[[ Input records, beginning ]]

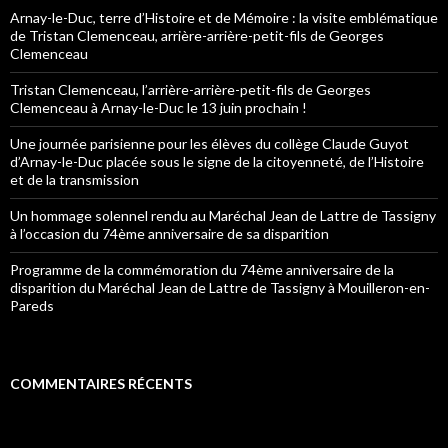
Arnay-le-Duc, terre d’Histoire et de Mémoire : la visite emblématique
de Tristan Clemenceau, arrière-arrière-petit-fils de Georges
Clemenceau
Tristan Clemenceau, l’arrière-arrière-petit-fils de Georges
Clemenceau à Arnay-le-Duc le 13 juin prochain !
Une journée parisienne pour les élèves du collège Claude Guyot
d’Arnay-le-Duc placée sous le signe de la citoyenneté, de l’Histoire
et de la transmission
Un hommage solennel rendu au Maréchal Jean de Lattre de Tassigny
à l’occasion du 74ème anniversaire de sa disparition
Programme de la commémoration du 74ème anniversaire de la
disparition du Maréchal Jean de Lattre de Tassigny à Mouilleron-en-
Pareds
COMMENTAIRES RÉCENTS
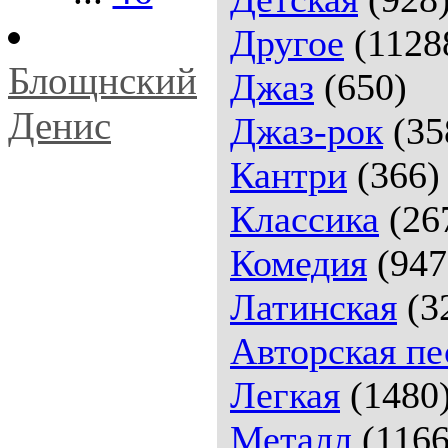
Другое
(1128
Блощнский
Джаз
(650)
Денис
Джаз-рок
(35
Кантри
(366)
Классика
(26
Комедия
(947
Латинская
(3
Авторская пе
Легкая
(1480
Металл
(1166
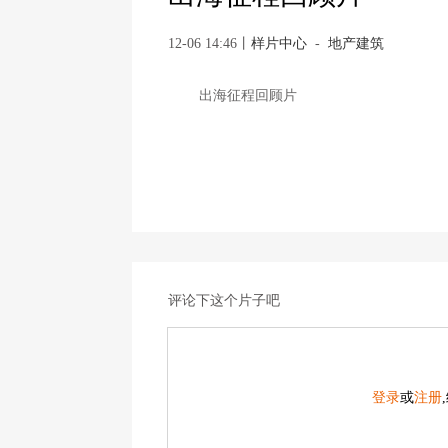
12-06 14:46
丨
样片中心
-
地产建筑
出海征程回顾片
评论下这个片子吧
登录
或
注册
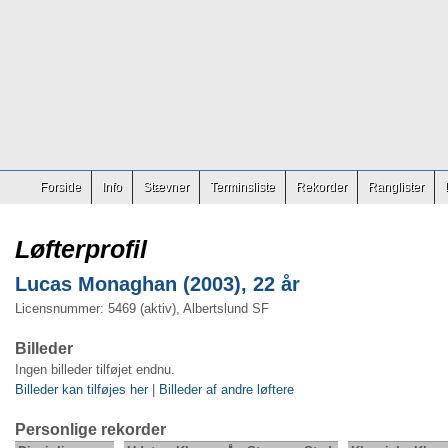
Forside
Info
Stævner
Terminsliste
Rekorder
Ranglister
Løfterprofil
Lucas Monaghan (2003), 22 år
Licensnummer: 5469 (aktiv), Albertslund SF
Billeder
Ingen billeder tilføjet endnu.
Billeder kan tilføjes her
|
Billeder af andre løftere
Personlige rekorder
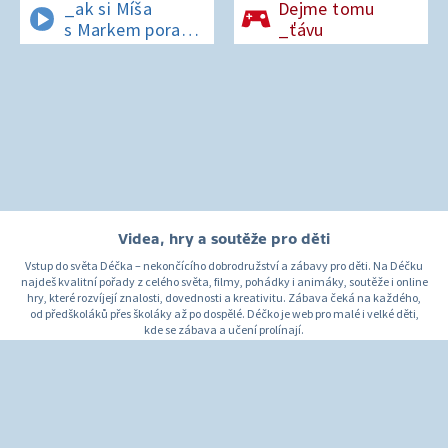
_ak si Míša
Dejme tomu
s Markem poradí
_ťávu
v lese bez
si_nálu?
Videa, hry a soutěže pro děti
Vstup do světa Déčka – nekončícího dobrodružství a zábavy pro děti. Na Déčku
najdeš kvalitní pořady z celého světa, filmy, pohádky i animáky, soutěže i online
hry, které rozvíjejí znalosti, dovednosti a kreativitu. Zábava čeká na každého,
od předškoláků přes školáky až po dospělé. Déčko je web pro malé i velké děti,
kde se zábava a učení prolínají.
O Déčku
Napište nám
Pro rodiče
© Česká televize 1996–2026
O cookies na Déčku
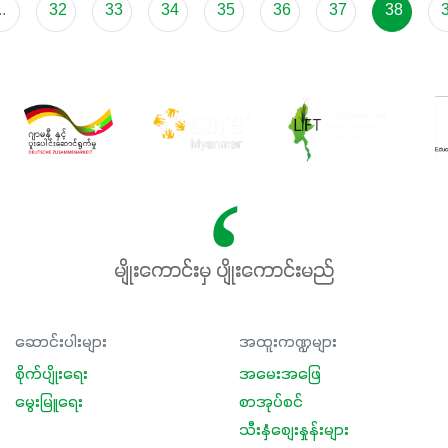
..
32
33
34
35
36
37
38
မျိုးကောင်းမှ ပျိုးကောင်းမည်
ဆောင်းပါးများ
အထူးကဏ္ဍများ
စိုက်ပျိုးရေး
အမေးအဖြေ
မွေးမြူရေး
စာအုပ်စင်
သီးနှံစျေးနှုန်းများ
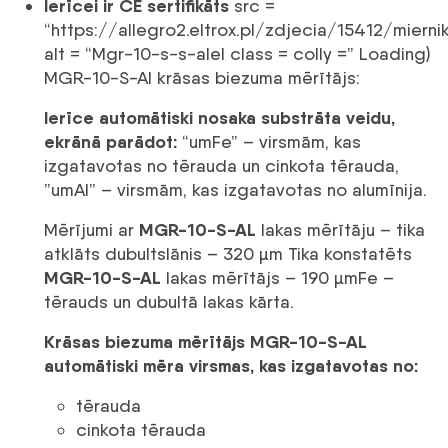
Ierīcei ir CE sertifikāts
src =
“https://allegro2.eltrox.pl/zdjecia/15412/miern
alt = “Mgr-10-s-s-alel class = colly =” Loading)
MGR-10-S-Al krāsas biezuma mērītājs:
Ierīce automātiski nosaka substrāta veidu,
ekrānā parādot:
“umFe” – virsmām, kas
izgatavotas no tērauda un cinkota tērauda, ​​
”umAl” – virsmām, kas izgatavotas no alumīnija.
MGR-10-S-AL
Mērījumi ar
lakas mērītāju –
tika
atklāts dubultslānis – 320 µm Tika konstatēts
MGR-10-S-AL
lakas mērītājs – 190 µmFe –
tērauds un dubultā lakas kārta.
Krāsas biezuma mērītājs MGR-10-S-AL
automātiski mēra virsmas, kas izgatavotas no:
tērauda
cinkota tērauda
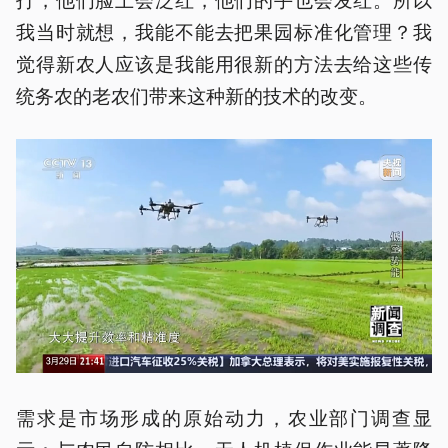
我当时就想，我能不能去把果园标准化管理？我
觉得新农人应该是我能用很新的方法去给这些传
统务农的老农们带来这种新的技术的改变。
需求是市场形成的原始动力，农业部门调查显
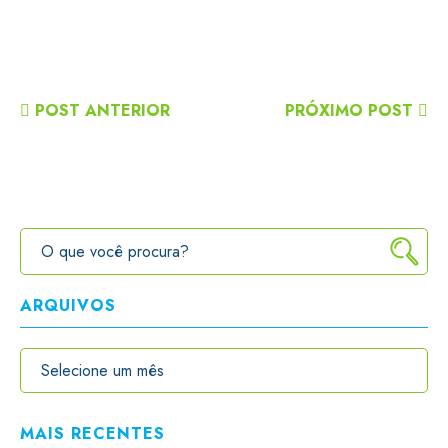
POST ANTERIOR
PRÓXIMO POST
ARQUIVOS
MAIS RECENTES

[[ Input records, end ]]

(Instructions for the task) Check every line above for the word "anniversaire" and copy those that have it.

(Worked solution)
à l’occasion du 74ème anniversaire de sa disparition
Programme de la commémoration du 74ème anniversaire de la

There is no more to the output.